DESCRIPTION OF THE TASK → Scan the entries below. List each line with "Features".

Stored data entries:
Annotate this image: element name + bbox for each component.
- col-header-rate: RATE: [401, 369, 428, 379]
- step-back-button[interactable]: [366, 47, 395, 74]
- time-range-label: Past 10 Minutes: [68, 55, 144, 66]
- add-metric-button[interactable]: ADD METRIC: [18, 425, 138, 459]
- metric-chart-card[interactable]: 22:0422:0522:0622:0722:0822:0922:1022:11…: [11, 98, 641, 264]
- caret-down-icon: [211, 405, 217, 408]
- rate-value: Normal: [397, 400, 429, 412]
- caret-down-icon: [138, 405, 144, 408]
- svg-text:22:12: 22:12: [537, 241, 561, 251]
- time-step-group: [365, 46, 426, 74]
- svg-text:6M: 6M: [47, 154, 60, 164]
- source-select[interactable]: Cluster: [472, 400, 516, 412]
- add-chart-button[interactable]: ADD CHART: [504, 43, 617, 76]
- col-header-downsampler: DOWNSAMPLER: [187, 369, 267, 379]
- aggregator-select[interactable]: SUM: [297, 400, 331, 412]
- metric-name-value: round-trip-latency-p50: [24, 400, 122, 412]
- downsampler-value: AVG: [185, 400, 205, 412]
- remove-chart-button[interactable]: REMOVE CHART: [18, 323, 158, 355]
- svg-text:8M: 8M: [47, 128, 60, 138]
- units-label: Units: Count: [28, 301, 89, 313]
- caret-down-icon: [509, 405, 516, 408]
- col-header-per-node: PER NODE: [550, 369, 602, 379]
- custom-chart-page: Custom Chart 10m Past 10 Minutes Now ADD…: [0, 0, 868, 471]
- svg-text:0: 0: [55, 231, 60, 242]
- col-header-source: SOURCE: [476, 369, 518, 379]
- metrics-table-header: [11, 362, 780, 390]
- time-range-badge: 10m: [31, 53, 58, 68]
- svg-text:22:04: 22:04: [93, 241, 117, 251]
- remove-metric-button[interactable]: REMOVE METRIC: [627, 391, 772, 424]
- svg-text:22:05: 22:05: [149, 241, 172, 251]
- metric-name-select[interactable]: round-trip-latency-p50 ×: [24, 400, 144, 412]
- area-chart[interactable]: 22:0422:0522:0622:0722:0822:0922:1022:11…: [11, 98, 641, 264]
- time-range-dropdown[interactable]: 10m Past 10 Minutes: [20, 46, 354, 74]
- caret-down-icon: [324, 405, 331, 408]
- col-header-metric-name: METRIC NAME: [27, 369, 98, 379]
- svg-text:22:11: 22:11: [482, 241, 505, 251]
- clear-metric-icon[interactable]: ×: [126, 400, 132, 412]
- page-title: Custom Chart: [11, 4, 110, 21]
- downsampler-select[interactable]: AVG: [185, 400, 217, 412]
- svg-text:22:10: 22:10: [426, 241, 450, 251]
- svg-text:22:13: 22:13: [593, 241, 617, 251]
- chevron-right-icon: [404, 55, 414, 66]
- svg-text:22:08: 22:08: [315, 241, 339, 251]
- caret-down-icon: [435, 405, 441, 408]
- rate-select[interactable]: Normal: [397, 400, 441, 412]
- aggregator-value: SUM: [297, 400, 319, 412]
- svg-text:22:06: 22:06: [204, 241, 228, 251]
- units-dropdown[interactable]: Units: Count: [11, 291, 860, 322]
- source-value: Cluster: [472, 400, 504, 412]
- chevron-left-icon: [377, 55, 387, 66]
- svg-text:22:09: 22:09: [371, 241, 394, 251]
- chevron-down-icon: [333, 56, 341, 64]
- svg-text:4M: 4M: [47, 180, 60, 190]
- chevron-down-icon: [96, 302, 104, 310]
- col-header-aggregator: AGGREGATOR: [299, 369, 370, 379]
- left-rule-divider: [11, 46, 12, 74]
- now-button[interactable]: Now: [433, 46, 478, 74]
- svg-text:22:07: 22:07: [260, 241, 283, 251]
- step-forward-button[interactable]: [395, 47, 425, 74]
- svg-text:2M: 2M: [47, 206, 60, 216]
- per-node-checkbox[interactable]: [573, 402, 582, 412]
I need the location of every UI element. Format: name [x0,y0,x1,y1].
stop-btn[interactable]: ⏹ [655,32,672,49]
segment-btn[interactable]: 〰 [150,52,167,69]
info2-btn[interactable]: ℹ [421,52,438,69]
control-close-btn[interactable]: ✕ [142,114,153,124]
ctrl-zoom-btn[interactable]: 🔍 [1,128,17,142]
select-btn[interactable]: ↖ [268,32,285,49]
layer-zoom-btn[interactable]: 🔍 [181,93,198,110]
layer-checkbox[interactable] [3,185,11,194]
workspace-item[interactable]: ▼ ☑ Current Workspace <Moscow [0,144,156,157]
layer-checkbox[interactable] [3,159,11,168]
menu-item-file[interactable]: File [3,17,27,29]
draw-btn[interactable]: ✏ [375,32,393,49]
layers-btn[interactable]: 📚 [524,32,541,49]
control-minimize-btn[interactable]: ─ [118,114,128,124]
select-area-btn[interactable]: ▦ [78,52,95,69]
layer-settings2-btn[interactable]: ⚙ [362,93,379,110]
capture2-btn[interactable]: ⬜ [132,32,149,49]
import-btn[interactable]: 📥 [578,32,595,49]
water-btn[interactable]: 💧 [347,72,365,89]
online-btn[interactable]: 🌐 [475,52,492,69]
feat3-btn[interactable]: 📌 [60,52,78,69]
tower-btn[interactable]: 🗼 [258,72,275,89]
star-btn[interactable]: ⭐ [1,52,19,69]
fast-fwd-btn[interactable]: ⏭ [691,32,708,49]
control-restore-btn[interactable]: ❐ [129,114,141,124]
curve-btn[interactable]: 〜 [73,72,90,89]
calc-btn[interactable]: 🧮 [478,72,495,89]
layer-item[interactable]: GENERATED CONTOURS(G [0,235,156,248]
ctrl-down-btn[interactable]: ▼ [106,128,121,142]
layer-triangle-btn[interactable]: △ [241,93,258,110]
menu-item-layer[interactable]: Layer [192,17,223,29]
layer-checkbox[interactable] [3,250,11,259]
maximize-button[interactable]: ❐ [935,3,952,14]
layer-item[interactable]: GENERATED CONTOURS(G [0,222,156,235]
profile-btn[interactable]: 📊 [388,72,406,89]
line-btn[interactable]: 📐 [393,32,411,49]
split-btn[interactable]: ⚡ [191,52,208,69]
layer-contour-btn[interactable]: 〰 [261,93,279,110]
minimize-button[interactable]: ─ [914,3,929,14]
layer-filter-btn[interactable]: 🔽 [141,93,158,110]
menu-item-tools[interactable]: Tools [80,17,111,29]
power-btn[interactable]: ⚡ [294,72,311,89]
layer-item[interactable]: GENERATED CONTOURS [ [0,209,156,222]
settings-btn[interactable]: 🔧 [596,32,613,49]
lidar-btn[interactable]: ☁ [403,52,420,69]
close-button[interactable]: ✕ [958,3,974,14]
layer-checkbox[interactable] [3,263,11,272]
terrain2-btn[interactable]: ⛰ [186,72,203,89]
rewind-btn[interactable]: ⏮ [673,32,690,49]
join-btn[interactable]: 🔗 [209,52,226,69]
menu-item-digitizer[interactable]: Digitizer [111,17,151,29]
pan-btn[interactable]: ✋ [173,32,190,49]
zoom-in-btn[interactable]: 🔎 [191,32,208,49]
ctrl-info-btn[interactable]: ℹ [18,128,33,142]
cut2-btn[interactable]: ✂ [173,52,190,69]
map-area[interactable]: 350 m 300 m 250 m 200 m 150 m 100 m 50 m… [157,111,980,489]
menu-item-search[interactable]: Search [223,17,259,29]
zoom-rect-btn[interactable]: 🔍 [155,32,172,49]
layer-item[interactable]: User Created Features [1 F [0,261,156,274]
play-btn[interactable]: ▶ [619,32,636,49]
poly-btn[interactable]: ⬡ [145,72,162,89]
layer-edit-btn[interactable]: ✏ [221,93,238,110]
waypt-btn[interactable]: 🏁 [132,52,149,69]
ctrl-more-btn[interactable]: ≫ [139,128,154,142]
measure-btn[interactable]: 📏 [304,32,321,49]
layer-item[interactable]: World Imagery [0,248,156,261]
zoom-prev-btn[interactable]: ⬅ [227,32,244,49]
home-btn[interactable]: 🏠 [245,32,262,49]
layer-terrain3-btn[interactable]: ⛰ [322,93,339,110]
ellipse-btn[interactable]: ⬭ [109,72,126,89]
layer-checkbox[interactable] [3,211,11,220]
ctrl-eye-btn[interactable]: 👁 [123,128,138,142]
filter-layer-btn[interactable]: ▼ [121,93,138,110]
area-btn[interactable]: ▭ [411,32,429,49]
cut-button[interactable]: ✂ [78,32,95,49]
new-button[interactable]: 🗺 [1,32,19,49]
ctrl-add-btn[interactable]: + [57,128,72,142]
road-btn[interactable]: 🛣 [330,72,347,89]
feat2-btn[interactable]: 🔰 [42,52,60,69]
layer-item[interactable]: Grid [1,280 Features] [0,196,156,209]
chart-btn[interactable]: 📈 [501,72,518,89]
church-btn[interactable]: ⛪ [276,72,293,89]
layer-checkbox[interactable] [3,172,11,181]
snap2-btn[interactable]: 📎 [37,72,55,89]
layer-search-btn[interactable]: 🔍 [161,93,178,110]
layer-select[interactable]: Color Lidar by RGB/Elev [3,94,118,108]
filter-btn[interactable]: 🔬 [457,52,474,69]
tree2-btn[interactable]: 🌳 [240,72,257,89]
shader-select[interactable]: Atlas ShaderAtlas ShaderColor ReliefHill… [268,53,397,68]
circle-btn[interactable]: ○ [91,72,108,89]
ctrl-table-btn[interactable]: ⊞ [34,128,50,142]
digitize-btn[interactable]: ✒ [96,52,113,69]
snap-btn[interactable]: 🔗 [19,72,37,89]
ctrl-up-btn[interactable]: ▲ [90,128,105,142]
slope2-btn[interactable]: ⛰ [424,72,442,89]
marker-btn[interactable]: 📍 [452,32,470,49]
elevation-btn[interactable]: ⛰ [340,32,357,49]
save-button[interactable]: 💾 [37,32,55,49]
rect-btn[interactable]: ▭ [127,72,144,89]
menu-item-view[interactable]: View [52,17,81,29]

RESPONSE BOX →
layer-item[interactable]: User Created Features [1 F [0,261,156,274]
layer-item[interactable]: Grid [1,280 Features] [0,196,156,209]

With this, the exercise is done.